Die Ergebnisse der Studie beweisen nach Ansicht des Forscherteams, dass das Gehirn automatisch nach Mustern sucht - auch wenn vorgeblich gar keine auftreten. Der Präfrontale Kortex sei dafür verantwortlich, aktiv und dynamisch Informationen über die Umgebung zu verarbeiten.

Dieses Verhalten stelle ein Überbleibsel aus den frühen Anfängen der Menschheit dar, schreiben die Neurobiologen.
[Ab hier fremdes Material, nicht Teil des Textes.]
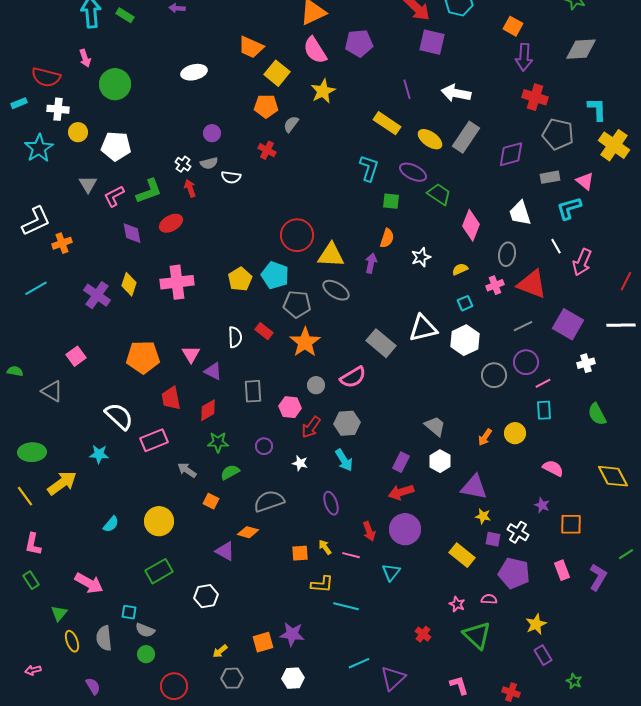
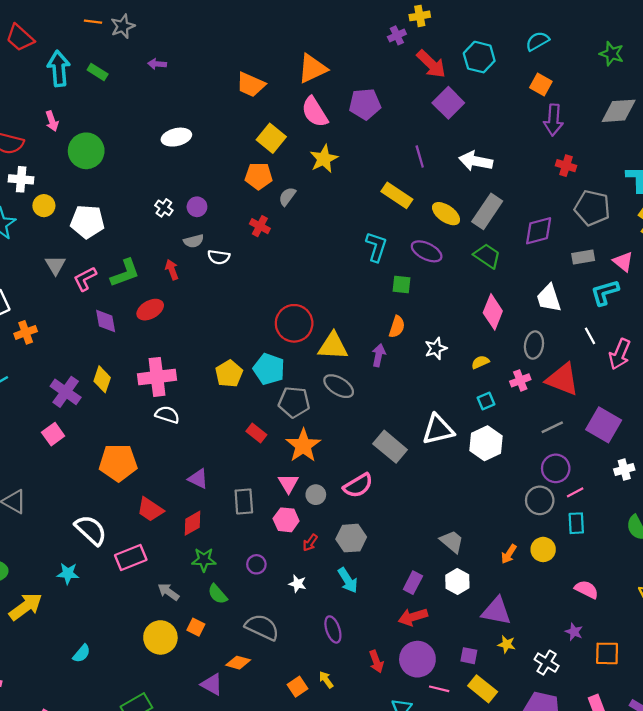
purple square: (432, 42) -> (448, 103), turned 32
orange trapezoid: (251, 47) -> (251, 85), moved
red cross: (535, 97) -> (566, 166), size x0.7
white cross: (183, 164) -> (164, 208), moved
green trapezoid: (439, 194) -> (487, 256), moved
white semicircle: (235, 337) -> (167, 415), moved, turned -70
pink triangle: (191, 354) -> (288, 483), moved
pink square: (76, 356) -> (53, 434), moved
gray circle: (494, 375) -> (540, 500), moved
red trapezoid: (171, 398) -> (150, 510), turned -45
red arrow: (311, 427) -> (310, 543), size x0.7
green semicircle: (230, 472) -> (218, 594), turned -102
gray semicircle: (269, 501) -> (262, 627), turned 44
yellow circle: (159, 521) -> (160, 637), moved
purple square: (493, 539) -> (469, 656), moved
orange square: (300, 553) -> (298, 687), turned -30
pink line: (351, 555) -> (439, 689), moved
Es sei einst entstanden, um unsere Vorfahren vor etwaigen Gefahren zu warnen - und beispielsweise das Knacken eines Zweiges als Signal für einen sich nähernden Feind zu erkennen.
"Natürliche" kontra moderne Welt
Wie Huettel erläutert, entstanden solche Mechanismen zu einer Zeit, als der Mensch mit der "natürlichen Welt" zurechtkommen musste. Doch in der modernen Welt von heute seien diese Gehirnfunktionen vielleicht nicht mehr optimal.
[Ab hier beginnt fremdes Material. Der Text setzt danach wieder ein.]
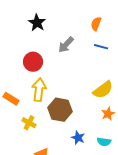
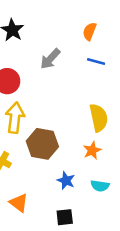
yellow semicircle: (103, 90) -> (99, 118), turned -65
orange star: (108, 114) -> (92, 150), moved

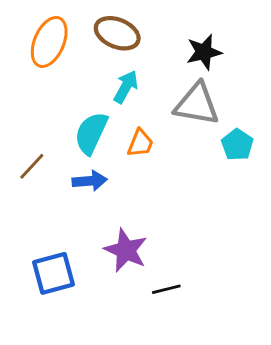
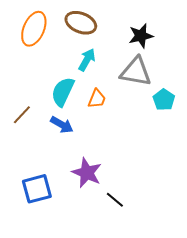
blue arrow: (90, 181) -> (62, 125), turned 35
black line: (166, 289) -> (115, 200), turned 54

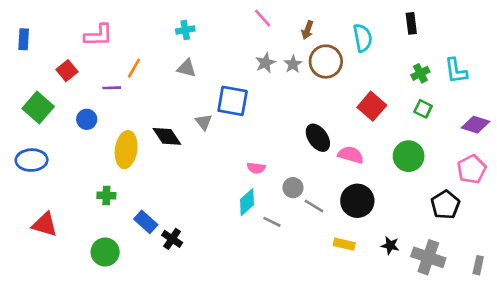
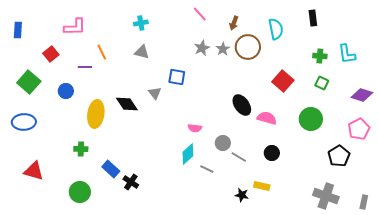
orange line: (134, 68) -> (102, 52), turned -56
green cross: (420, 73) -> (320, 56), turned 32
blue square: (233, 101) -> (177, 77), size x0.7
black circle: (357, 201) -> (272, 153), size x0.6
black star: (390, 245) -> (242, 195), moved

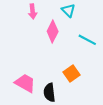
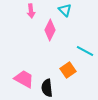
cyan line: (87, 40) -> (85, 51), moved

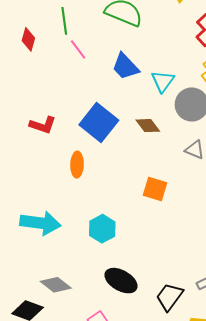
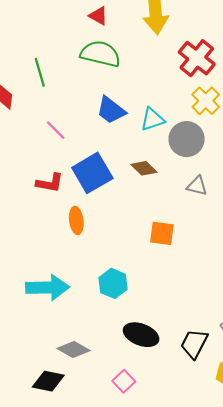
pink line: (78, 49) -> (56, 130), moved
cyan triangle: (163, 81) -> (152, 119), turned 45
blue square: (99, 122) -> (92, 173), turned 30
red L-shape: (43, 125) -> (50, 183), moved

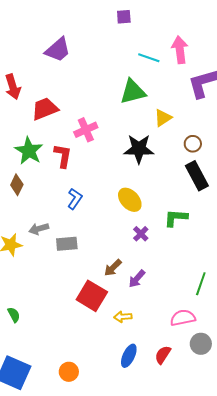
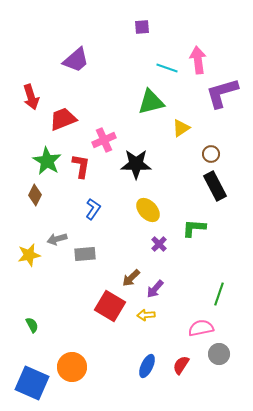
black star: (139, 149) -> (136, 164), moved
yellow arrow: (123, 317) -> (146, 315), moved
orange circle: (69, 372) -> (72, 367), moved, size x1.5

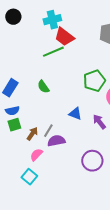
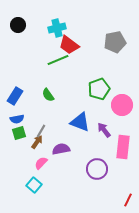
blue triangle: (75, 114) -> (80, 122), size x1.5
gray line: (48, 131) -> (41, 131), moved

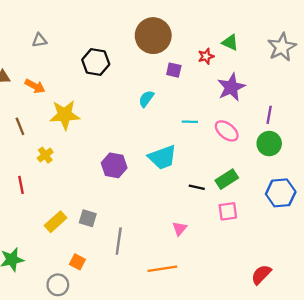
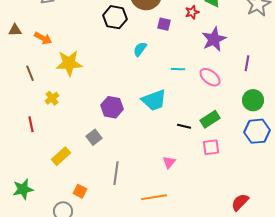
black hexagon: (96, 62) -> (115, 17), moved
green circle: (269, 144) -> (253, 100), moved
gray square: (88, 218) -> (94, 137), moved, turned 35

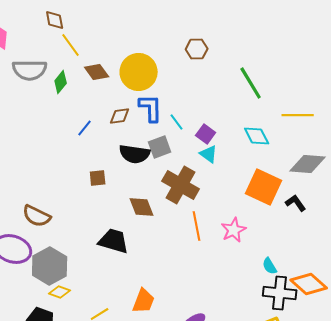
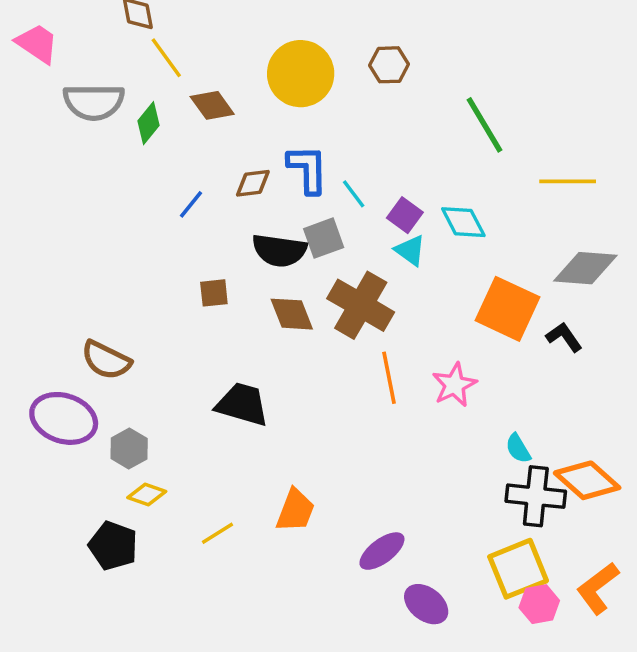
yellow circle: (139, 72) -> (301, 74), moved
cyan diamond: (257, 136) -> (463, 222), moved
brown diamond: (142, 207) -> (292, 314), moved
gray hexagon: (50, 266) -> (129, 448), size x0.6

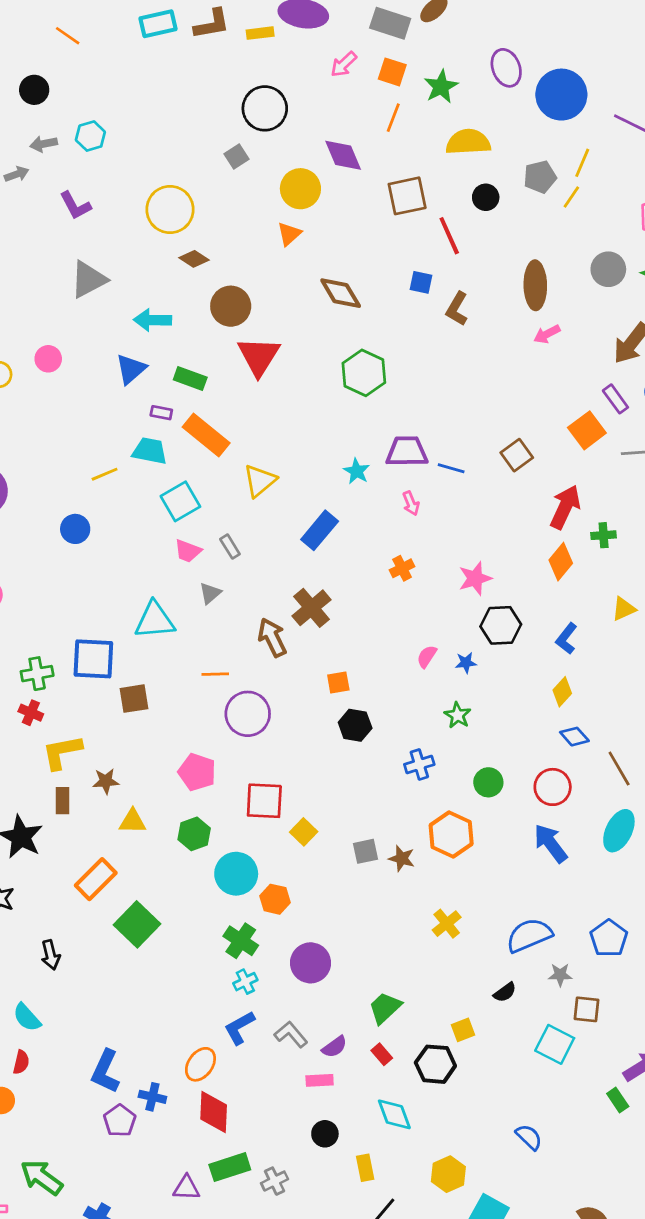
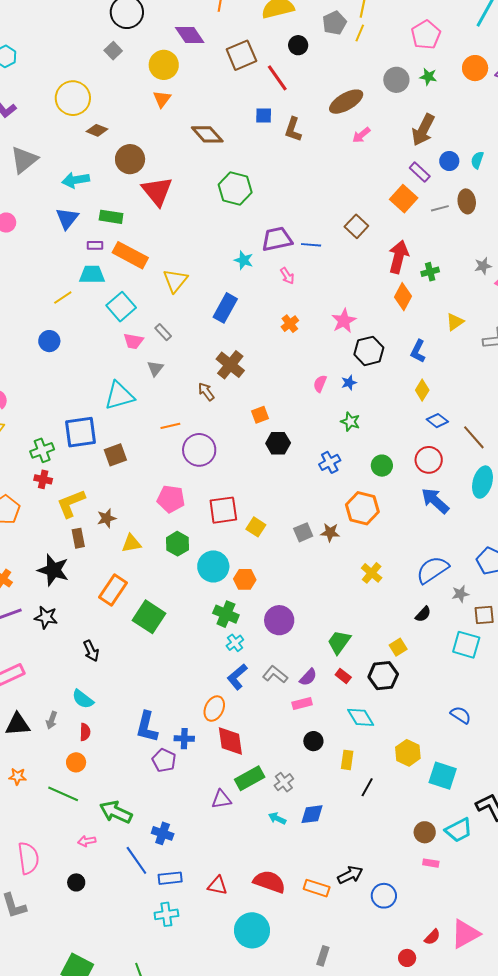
brown ellipse: (535, 285) -> (346, 102), turned 72
brown arrow: (272, 638) -> (206, 392), size x0.7
yellow rectangle: (365, 1168) -> (347, 760), turned 30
Während sich demnach die Muster in der "natürlichen Welt" fast alle kausal verhalten, gilt das in der technologisierten Welt von heute nicht mehr uneingeschränkt.
Der Ursprung abergläubischen Verhaltens
Das Gehirn aber, führt der Neurobiologe weiter aus, suche noch immer nach aussagekräftigen Mustern, auch wenn es dort vielleicht gar keine gebe. Auf diese Weise entstehen etwa gewisse abergläubische Verhaltensweisen, so die These der Forscher.

Als Beispiel nennen sie etwa den angenommenen Zusammenhang zwischen Autowaschen und Regnen oder den "Glauben" eines Spielers, dass zwei Würfel in bestimmten regelmäßigen Abständen eine Sieben ergeben müssen.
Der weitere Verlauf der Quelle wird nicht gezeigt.